1. What is your ultimate career goal? There is no guarantee that a nude scene will elevate your career, nor is there one that it will enhance it. You have to be selective in the projects you choose since there will be an exchange, and it’s up to you on who will be profiting from the deal. If your ultimate goal is to win an Oscar, then showing off your naked body in the 20th “American Pie” film will affect your goal. The roles you select will sculpt your public image over time, which will also play a big factor in future castings and your appeal to select demographics.

2. How much is shown and how is it presented? A static shot of an exposed body versus a love scene illicit different vibes and using your objective view—you’re better able to agree or disagree with the way you’ll be exposed. For instance, a renaissance period film having a love scene while playing corny pop music will completely negate the credibility and elegance of the film’s image. Remember, you want to win the bigger payoff in every decision you make; your body, brand, and talent is your meal ticket and your performance weighs heavily on the way it’s received by the audience. This leads me unto the next point….

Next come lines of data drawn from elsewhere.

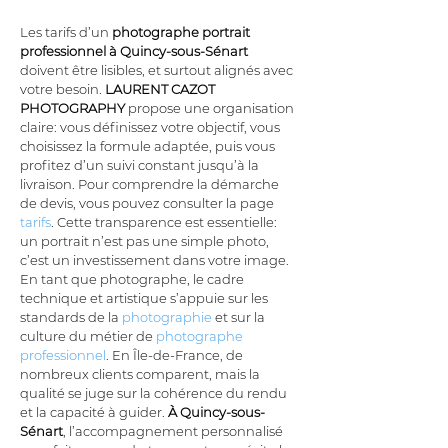
Les tarifs d’un 
photographe portrait 
professionnel à Quincy-sous-Sénart
doivent être lisibles, et surtout alignés avec 
votre besoin. 
LAURENT CAZOT 
PHOTOGRAPHY
 propose une organisation 
claire: vous définissez votre objectif, vous 
choisissez la formule adaptée, puis vous 
profitez d’un suivi constant jusqu’à la 
livraison. Pour comprendre la démarche 
de devis, vous pouvez consulter la page 
tarifs
. Cette transparence est essentielle: 
un portrait n’est pas une simple photo, 
c’est un investissement dans votre image. 
En tant que photographe, le cadre 
technique et artistique s’appuie sur les 
standards de la 
photographie
 et sur la 
culture du métier de 
photographe 
professionnel
. En Île-de-France, de 
nombreux clients comparent, mais la 
qualité se juge sur la cohérence du rendu 
et la capacité à guider. 
À Quincy-sous-
Sénart
, l’accompagnement personnalisé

3. Contracts on exposure. If you’re exposed, there will always be a naked digital version of you floating around, but to what extent? If the agreement you make is casual and not in writing, you will have a hard time combating any discrepancies in the agreed shots taken of you. Also, is this project independent or attached to a studio? How long are you required to promote the film, if outlined? Make sure you know your rights before you shed the clothing.

4. Getting a body double. Depending on your career level, your acting ability may entitle you to a body double. This option isn’t likely when you’ve just begun your career in acting, but it never hurts to try.

5. What’s your marketing plan? Referring back to my exchange analogy in the above points, executing a marketing campaign in conjunction with your first nude scene will add extra mileage to your goal. You need to evaluate all known projects in the near future that may be affected by your nudity. If your agent has notified you of a possible Disney audition and you get the role, bare in mind that your previous roles will affect future casting selections.

6. How will this be distributed? Understanding the path of distribution will assist you in your assessment of the value of the movie; for instance, knowing whether it’s set for domestic or international release or even straight to DVD will give you an idea of the value of your commitment. By having an idea of the length of time it may take before the film is distributed, you may be able to slyly take advantage of your younger image before transitioning into more adult roles.

There is nothing wrong with nudity, however, being wary of affects on your image, needs to be evaluated so you don’t regret your actions later on. Acting may be your passion, but keep in mind that you’re still your brand that is moldable by your choices. Any event or role can be spun in your favor, but it’s a lot easier to fall than it is to fly, so keep that in mind.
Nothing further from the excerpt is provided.